Johnson & Johnson Ordered to Pay $70 Million for Failure to Warn About Risperdal Risks

A Philadelphia jury recently ordered Johnson & Johnson unit Janssen Pharmaceuticals to pay $70 million to the family of a young Tennessee boy who developed female breasts after using Risperdal, an antipsychotic drug approved by the FDA in 2002 for limited use for the treatment of schizophrenia and bipolar disorder in adults.

The plaintiff, Andrew Yount, started taking Risperdal in 2003 when he was only 5 years old and thereafter developed female breasts, a condition known as gynecomastia where men and boys grow female breast tissue due to a hormone imbalance. In fact, Yount should not have been taking the drug at all in 2003 because it was not FDA-approved for use in children until 2006. Yount’s lawyers argued Janssen failed to warn healthcare providers and patients of the risks of gynecomastia with Risperdal use.

Janssen contended it did warn healthcare providers of the risk, denied Risperdal caused Yount’s gynecomastia and argued Yount actually benefited from taking Risperdal despite the permanent disfiguring side effects.

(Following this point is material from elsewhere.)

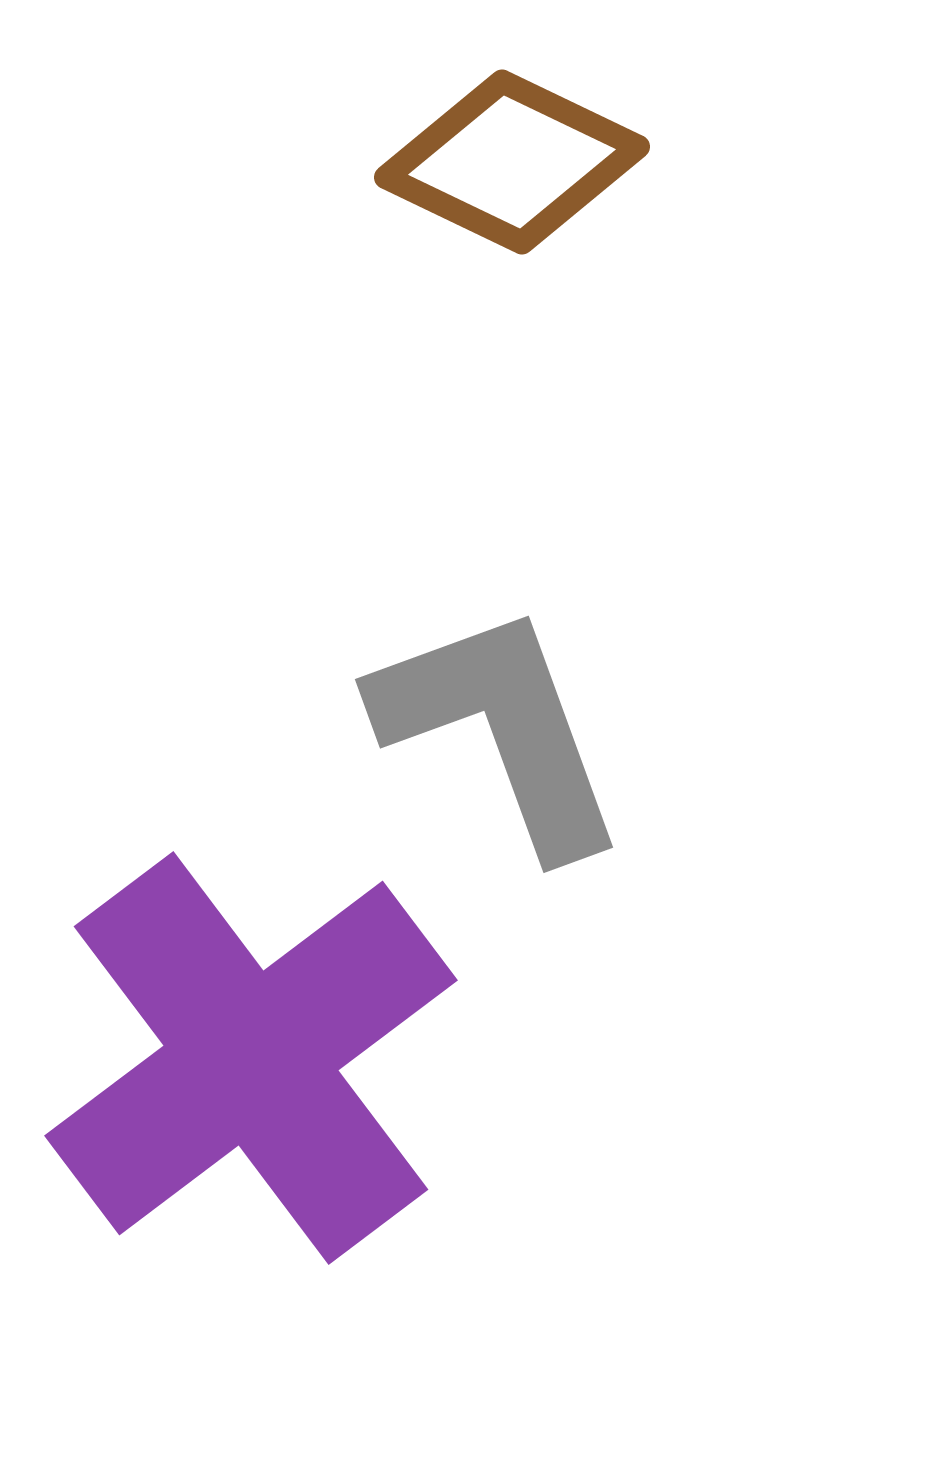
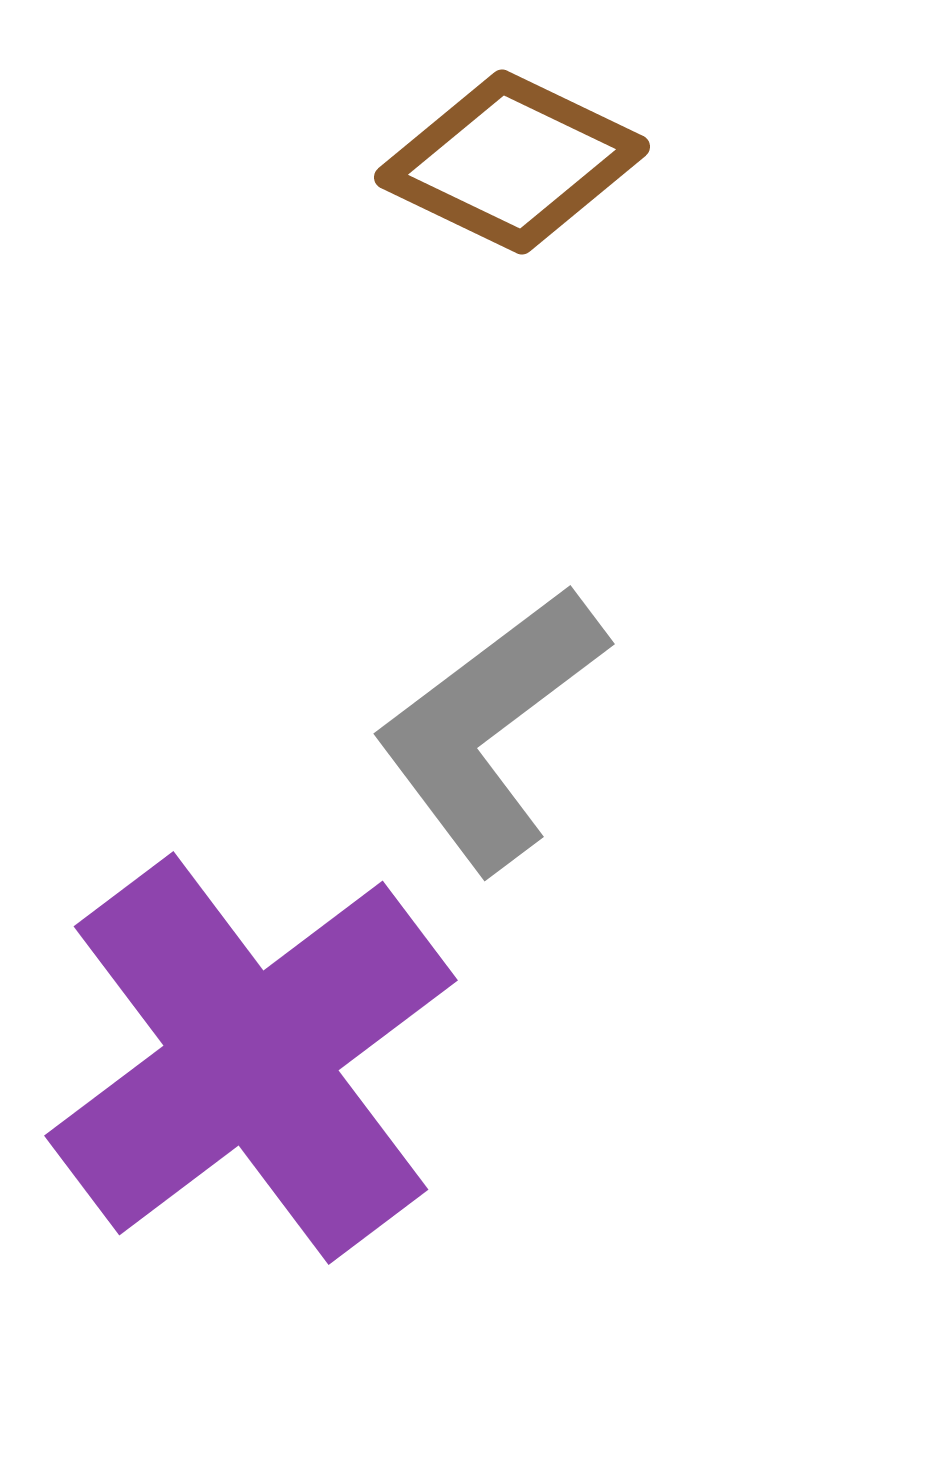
gray L-shape: moved 10 px left, 1 px up; rotated 107 degrees counterclockwise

In awarding Yount $70 million, the jury found Janssen failed to warn Yount and his healthcare providers about the risk of gynecomastia when taking Risperdal, and that Janssen intentionally destroyed, concealed or falsified scientific evidence of this risk.

Lest you think this multi-million dollar verdict an anomaly, this is not the first time Janssen has been punished financially for its actions involving Risperdal. In 2013, Janssen agreed to pay $2.2 billion to settle criminal and civil claims brought against it by the U. S. Department of Justice (DOJ) for marketing Risperdal for unapproved off-label uses including treatment of ADHD and autism in children, and for elderly people suffering with dementia. During its investigation, Janssen admitted it marketed Risperdal to children prior to FDA approval for use in children in 2006, and the DOJ found Janssen marketed Risperdal for use in the elderly to treat confusion and dementia although the FDA specifically denied approval for treatment of those conditions because of the increased risk of stroke.

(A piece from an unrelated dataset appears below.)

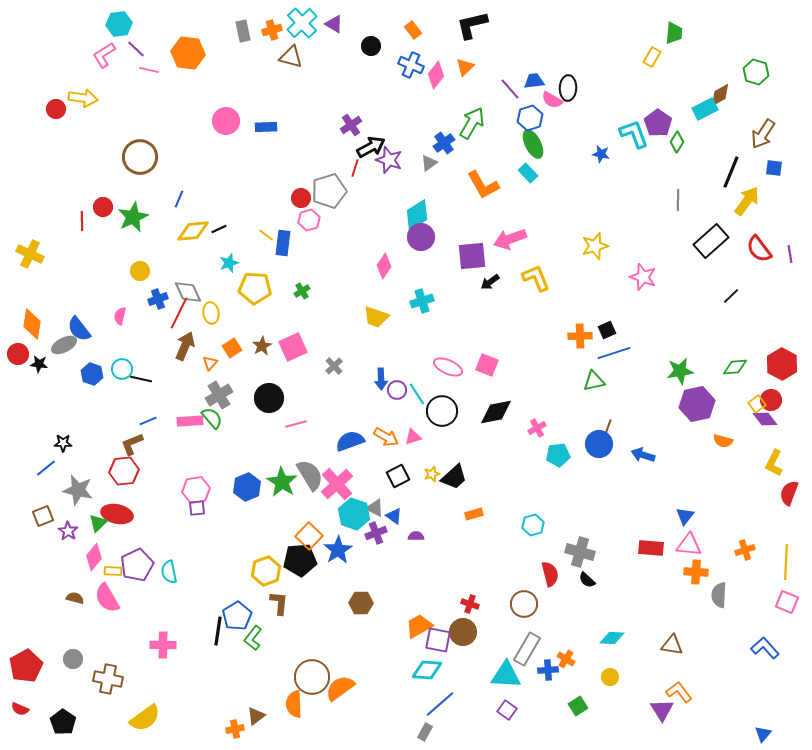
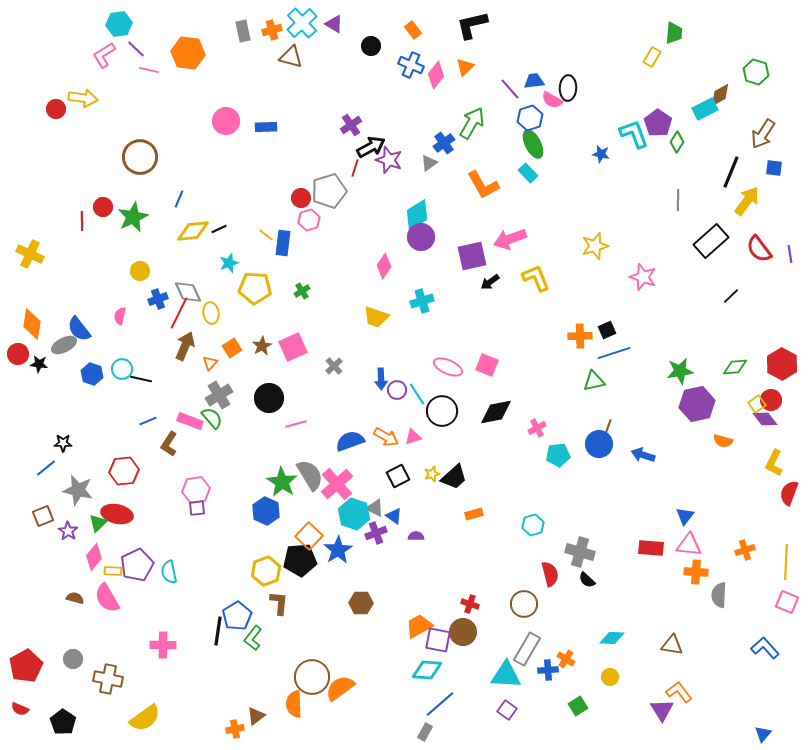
purple square at (472, 256): rotated 8 degrees counterclockwise
pink rectangle at (190, 421): rotated 25 degrees clockwise
brown L-shape at (132, 444): moved 37 px right; rotated 35 degrees counterclockwise
blue hexagon at (247, 487): moved 19 px right, 24 px down; rotated 12 degrees counterclockwise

Janssen and Johnson & Johnson are facing more than 12,000 other claims against it involving Risperdal and its disfiguring side effects.

The jury’s $70 million verdict should send a clear message to Janssen and other pharmaceutical companies of their duty to develop and market safe drugs, and their duty to warn healthcare providers and consumers of the possible risks and side effects associated with taking their drugs, and that their failure to do both may be a very costly business decision.